Succede talora che qualcuno cerchi di offenderti con parole o con azioni. Diciamo che ti dà (metaforicamente) uno schiaffo. Ti può dire che sei idiota, dileggiarti per un tuo difetto fisico, colpire fisicamente, darti del poveraccio fallito o anche sputarti addosso. Se tu non ti offendi per niente (non che fai finta di non offenderti, ma che proprio non ti fa né caldo né freddo) dimostri la sua incapacità di scalfire la sicurezza in te stesso. Se così succede, ci sentiamo persino soddisfatti di noi stessi. Succede quando consideriamo talmente irrilevante la persona che tenta di offenderci che quasi non ci accorgiamo di lei.

Bene, direte voi; fino a un certo punto, rispondo io. In questo modo, attestiamo la nostra superbia che non è un atteggiamento positivo, anzi è uno dei vizi capitali. Se reagissimo in qualche modo significherebbe “riconoscere” la persona che ti insulta e scendere al suo livello. Sicuramente, chi insulta o aggredisce non meriterebbe per principio la nostra attenzione. Allo stesso tempo, la superiorità della civiltà è sapere superare le barriere create da un inutile orgoglio per conseguire una migliore convivenza. Per altro verso, anche subire umilmente è sbagliato perché ti fa perdere la dignità. Una delle maggiori difficoltà in qualsiasi tipo di relazione umana è abbandonare la competizione e l’orgoglio e restare allo stesso livello di rispetto reciproco. Se uno non lo fa, l’unica possibilità di stabilire un generoso equilibrio dipende dalla sensibilità dell’altro.

Nel Vangelo secondo Matteo, Gesù dice: … ”se uno ti percuote la guancia destra, tu porgigli anche l’altra” (Matteo 5,38-42). Questa frase del Vangelo secondo Matteo è presentata sempre come un atto di umiltà e di sottomissione. Ma non è vero. Ce l’hanno insegnata così coloro che esercitavano un potere su di noi per lasciarci credere che a dare lo schiaffo fossero loro stessi o altri a cui dovevamo prestare obbedienza per superiorità gerarchica. Cercavano di fare passare l’idea di non ribellarsi all’autorità.
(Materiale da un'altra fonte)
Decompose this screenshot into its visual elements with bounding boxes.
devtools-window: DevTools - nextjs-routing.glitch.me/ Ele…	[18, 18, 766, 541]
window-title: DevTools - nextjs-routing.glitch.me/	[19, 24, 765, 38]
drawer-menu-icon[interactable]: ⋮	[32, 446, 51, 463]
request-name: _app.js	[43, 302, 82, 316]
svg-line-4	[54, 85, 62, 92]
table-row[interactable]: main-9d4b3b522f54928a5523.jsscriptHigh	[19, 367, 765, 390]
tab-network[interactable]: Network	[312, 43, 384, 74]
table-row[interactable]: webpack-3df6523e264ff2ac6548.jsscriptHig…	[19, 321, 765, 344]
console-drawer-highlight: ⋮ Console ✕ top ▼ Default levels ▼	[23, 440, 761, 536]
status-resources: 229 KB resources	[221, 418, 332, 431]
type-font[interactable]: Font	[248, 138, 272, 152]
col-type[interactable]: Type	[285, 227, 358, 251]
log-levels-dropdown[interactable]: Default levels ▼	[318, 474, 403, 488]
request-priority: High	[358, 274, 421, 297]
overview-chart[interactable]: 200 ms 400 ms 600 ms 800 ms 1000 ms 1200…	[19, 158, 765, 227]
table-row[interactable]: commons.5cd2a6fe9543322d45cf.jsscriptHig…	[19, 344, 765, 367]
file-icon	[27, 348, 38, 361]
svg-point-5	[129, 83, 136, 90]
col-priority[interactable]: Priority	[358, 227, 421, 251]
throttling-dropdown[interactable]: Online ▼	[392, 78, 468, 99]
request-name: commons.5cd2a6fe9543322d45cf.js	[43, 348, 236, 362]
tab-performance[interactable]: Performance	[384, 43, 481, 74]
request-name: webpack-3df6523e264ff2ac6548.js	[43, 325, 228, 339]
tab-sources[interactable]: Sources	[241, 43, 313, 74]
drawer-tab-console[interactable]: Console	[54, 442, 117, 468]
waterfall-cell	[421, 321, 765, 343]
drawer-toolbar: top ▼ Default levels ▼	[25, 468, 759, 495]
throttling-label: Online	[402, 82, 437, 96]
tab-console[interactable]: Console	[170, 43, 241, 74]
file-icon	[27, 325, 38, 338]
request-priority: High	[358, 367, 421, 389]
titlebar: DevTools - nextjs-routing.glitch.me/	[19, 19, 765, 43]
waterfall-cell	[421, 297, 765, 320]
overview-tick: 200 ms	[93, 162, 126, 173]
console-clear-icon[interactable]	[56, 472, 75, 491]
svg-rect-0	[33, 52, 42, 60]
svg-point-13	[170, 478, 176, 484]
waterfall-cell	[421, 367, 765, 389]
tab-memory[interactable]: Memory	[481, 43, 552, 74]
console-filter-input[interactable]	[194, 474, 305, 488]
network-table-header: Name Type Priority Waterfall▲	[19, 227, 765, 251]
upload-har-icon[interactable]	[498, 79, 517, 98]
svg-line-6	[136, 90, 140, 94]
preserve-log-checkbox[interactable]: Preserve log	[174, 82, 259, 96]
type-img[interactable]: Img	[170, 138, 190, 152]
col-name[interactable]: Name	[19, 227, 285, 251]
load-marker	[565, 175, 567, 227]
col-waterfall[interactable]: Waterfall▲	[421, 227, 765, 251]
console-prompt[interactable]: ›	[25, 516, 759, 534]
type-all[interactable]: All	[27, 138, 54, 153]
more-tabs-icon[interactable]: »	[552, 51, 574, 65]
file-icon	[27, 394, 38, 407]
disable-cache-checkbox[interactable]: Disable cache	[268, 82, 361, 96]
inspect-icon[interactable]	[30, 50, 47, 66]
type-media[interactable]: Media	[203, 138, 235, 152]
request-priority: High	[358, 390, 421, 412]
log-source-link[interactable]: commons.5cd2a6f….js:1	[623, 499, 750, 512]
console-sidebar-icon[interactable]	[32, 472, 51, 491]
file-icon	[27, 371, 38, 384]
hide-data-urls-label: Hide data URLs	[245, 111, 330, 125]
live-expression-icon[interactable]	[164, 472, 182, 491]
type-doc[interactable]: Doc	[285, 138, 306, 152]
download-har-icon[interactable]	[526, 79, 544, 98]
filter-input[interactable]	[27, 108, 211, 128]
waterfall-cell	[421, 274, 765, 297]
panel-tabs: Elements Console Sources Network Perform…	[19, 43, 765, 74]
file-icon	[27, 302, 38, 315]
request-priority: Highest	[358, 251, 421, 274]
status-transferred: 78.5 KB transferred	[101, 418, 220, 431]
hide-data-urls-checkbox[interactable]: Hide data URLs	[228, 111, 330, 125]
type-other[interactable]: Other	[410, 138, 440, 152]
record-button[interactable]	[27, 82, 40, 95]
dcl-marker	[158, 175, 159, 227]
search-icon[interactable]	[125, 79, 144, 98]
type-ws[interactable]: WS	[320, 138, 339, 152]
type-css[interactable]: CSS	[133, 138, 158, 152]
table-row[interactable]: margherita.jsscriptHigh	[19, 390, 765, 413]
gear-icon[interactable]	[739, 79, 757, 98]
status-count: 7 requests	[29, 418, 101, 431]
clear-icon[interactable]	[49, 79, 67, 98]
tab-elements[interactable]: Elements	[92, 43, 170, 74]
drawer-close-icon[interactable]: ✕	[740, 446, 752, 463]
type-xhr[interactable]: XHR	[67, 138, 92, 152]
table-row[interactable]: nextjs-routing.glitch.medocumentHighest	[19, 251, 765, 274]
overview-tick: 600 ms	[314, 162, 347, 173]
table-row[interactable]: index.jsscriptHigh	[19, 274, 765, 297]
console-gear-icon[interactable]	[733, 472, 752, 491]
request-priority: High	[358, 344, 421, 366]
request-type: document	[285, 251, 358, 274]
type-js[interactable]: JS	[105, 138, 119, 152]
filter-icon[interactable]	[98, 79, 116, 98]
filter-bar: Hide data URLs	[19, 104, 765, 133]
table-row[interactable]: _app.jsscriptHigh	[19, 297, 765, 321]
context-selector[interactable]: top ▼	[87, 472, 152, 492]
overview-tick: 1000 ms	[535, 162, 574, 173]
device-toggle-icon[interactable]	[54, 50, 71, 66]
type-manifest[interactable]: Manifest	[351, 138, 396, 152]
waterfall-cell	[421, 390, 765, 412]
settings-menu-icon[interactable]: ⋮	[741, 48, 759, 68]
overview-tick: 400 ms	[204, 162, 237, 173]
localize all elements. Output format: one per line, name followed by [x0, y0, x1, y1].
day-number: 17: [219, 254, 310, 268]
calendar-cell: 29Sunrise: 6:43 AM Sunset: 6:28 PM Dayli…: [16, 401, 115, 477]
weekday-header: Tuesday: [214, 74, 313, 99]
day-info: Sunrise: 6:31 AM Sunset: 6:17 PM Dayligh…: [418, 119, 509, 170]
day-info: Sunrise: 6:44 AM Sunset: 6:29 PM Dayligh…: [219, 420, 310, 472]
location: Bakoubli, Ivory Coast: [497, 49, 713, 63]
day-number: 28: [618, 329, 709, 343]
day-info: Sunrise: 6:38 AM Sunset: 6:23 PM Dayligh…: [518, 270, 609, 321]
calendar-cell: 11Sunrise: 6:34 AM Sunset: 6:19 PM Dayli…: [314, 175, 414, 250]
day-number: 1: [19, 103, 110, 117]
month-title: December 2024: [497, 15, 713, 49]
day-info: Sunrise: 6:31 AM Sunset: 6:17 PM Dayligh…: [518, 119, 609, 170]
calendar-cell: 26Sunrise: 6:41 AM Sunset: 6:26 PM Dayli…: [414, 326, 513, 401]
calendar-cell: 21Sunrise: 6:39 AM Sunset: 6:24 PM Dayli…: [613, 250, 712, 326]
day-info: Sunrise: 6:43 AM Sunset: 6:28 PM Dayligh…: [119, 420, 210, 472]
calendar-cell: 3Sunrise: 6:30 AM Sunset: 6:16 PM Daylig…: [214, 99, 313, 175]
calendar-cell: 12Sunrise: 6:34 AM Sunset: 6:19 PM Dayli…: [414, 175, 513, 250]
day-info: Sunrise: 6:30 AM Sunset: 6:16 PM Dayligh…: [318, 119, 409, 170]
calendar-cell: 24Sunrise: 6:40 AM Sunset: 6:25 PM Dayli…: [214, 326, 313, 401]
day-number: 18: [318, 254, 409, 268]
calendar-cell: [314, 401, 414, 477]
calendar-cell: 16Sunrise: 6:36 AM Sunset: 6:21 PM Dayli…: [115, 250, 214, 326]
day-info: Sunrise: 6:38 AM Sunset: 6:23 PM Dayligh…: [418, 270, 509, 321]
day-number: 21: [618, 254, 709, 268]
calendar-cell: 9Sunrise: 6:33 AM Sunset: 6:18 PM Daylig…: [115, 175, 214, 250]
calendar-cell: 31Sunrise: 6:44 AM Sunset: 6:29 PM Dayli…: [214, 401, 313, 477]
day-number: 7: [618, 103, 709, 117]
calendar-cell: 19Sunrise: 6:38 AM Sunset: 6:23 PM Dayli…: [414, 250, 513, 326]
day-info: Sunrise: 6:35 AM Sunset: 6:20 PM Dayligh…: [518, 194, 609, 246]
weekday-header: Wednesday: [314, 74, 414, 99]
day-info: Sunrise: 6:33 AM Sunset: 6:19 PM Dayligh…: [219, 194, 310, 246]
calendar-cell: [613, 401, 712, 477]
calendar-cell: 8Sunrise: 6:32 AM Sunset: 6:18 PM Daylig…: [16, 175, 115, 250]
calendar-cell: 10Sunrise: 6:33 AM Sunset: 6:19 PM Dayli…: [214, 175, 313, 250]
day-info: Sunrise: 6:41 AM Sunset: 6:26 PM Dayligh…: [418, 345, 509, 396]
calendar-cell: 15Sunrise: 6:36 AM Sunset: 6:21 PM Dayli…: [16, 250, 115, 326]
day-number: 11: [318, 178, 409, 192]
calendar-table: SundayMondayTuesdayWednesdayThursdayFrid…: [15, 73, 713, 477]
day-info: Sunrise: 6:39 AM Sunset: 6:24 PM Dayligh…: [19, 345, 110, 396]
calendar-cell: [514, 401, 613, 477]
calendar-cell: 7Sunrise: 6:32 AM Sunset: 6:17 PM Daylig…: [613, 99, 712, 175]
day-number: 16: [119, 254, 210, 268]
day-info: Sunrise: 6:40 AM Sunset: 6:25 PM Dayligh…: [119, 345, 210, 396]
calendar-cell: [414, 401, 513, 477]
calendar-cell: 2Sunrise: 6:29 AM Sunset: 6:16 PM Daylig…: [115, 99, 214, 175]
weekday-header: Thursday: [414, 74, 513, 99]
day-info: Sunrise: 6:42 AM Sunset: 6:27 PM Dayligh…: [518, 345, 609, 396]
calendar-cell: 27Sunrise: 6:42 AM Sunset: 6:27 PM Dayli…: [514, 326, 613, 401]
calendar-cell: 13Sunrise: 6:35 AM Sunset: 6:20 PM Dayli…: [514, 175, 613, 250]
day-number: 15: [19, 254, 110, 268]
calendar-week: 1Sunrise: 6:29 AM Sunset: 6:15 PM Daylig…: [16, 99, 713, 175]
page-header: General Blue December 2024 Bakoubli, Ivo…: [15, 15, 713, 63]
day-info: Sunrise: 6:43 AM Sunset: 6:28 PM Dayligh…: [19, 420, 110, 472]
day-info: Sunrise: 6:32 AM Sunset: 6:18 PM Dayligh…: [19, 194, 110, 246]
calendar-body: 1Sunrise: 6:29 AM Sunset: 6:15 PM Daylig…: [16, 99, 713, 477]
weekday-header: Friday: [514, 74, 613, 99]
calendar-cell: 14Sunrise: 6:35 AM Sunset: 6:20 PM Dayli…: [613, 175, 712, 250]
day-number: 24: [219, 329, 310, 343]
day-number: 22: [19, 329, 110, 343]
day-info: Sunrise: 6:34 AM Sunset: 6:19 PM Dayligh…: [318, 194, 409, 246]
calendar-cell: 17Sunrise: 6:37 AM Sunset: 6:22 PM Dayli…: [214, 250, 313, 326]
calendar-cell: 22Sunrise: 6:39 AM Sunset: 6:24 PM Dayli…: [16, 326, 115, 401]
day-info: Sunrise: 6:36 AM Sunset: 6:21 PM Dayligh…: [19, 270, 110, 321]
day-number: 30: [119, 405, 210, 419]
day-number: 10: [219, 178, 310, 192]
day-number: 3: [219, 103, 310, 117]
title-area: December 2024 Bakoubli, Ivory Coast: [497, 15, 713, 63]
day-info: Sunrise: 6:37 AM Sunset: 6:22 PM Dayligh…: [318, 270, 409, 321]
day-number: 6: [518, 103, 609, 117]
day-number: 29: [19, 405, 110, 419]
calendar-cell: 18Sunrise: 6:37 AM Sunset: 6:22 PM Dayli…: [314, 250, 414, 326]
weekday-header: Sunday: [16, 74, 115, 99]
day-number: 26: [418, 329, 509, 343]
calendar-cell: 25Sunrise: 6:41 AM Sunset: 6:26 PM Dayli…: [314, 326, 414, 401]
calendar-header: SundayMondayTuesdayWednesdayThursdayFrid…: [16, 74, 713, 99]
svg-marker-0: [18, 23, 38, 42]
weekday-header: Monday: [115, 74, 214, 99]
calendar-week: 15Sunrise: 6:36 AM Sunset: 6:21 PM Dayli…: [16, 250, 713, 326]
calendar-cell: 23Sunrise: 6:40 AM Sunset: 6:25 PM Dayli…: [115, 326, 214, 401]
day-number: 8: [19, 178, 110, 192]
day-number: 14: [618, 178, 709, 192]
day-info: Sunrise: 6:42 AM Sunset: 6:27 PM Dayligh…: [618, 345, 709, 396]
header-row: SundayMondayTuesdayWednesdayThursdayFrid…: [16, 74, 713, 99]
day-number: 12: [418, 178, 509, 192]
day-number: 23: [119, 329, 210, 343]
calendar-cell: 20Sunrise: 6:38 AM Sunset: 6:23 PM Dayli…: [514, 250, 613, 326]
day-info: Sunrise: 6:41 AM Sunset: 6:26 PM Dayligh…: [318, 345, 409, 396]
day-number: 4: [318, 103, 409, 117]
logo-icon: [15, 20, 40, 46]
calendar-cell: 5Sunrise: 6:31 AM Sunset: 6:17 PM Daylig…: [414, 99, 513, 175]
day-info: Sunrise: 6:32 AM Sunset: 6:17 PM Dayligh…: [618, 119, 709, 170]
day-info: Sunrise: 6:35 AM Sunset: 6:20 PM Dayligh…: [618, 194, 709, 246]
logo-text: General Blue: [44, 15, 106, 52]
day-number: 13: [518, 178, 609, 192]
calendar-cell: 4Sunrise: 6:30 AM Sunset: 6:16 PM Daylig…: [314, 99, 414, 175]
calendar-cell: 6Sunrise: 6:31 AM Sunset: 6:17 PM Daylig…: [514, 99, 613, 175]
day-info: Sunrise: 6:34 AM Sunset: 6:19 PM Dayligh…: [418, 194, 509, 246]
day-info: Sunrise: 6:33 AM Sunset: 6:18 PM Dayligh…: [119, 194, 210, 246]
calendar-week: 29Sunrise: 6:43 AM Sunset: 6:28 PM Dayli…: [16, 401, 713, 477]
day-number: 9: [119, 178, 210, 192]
Don Milani, aveva messo in dubbio questa interpretazione sostenendo che “l’obbedienza non è una virtù”. Altri avevano già sostenuto questo concetto, ma mai un prete cattolico prima di lui. Porgere l’altra guancia, per certi versi è un atto di sicurezza di sé, il contrario della sottomissione. Non è nemmeno un atteggiamento arrogante e di sfida. Se è lecito il paragone, Gesù Cristo non si comporta come Mohamed Alì – non il profeta del quale in qualche modo era un collega, bensì il pugile – quando combatteva con George Foreman e lo incitava a colpirlo più forte (“Tutto qui George? Mi avevano detto che picchiavi forte!”). Si deve piuttosto dire che non reagire alla violenza allo stesso modo è un atteggiamento utile per non innescare spirali di crescente brutalità. Il porgere l’altra guancia, non è né un atto di umiltà né di superbia, come succede quando l’insulto passa completamente inosservato.

Se qualcuno ti insulta, verbalmente o fisicamente, è corretto reagire e confrontarti cercando di riportare il discorso sul piano della comunicazione. Ma restare del tutto indifferenti umilia chi ti offende e accresce la sua ira.

La morale: la persona civile cerca il dialogo anche con i maleducati, senza ignorarli e senza provocarli, per esempio quando il porgere l’altra guancia è solo un gesto di sfida.